The most effective solution is prevention. Consult the forecast, recognize the signs, and play it safe. But part of what makes avalanches so terrifying – besides that they reach speeds of 60 mph, besides that the impact alone can be fatal and besides the thought of suffocating under the crushing weight of a massive pile of snow – is their unpredictability. So while even the most savvy skier or snowboarder may take precautions, anyone can experience an unlucky day.

But if that day comes, the best way to survive may be with the help of an avalanche-rescue dog.

The Wasatch Backcountry Rescue (WBR) International Dog School prepares Avalanche Rescue K-9 teams for those moments. USA TODAY Sports got an exclusive look in January at the semi-annual, four-day program that brings in dogs and their handlers from around the world to educate them on how to respond when they get the call no ski patroller wants to hear.

“Honestly,” said Heather Dent, a dog-school student and handler of a small Australian cattle dog, “I hope to never deploy her. That is the goal. I never want to work my dog for real, but if I have to we’ll be good. She’s ready.”

Over the past decade, an average of 27 people have died in avalanches each year. While WBR does not track the number of rescues its graduates are responsible for, the school that was founded in 1976 has trained hundreds of teams, who then spread the live-saving knowledge across the globe.

Once a victim is stuck in an avalanche, the clock moves fast. WBR president Tracy Christiansen said unless there is an air pocket, a person's chance of survival drops significantly after 3-5 minutes.

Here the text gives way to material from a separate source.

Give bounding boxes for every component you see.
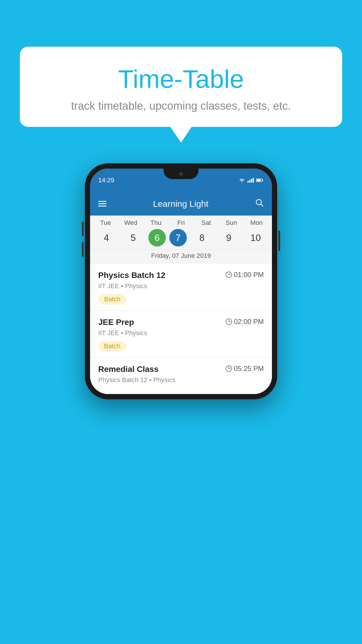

“Miracles have happened when people have survived 40 minutes,” WBR president Tracy Christiansen said. “I’ve heard stories of up to 20 hours where they’ve been in air pockets and been able to survive. So those things do happen. That’s why we always believe in going for the live find.”

Christiansen urges visitors to “always be searchable,” never travel alone and always carry a tracking device. And if a victim can’t perform a self-rescue and doesn’t have some form of location technology, “the dogs are their only chance," he said.

Dogs are selected by ski patrollers as puppies and begin training when they are a few months old. From the moment they meet, dog and handler are inseparable.


Marshall Thomson is a ski patroller in Crested Butte, Colo., but drove to southeast Nebraska to pick up his dog from a breeder at just 8 weeks old. The 12-hour ride back took 36 hours when Thomson and his puppy encountered what he describes as the worst snowstorm he’s seen in his life.

“We were cuddled up in a sleeping bag in the middle of the highway,” Thomson said. “I didn’t know if she’d ever go out in snow after that storm because it was pretty brutal.

Thomson named the puppy Skadi after the Nordic goddess of winter as a nod to the blizzard. Today, they are one of five teams attending the WBR school thanks to a scholarship from Subaru, a partner of the National Ski Patrol, a non-profit founded in 1938 that has more than 30,000 ski patrollers working to keeping people safe on mountains across the country.

Skadi and the other 23 dogs in attendance last month started every morning with obedience training. Two dozen dogs, each in a brightly-colored harness that made them easier for the handler to carry, lined up at the snowy base of the mountain just outside of the cozy Alta Peruvian Lodge. Handlers looked at their dogs, calmly said "down," and their animals plopped onto the snow in near unison.

To test the dog’s self-restraint, handlers began to walk away, then returned, then walked circles around their dog. The dog laid in the snow, turning its head from left to right as the handler changed direction. The dogs' eyes followed the humans with curiosity, as if to say, “I don’t know why you’re walking around when you could just hang out here with me, but I’ll be waiting until you do.”

The dogs are taught to search for human scent and dig once they find its strongest source. To simulate a real avalanche emergency, a handler – along with a USA TODAY Sports reporter – climbed into a man-made snow cave that was sealed with snow. Inside was a tight squeeze but quiet and protective from the cold wind outside.

“When an avalanche victim is buried,” said Christiansen, “they don’t have the luxury of being in a snow cave. There’s tons of snow. It’s in their face, it’s in their mouth, it’s in their ears. It’s a terrible place for a victim to be.”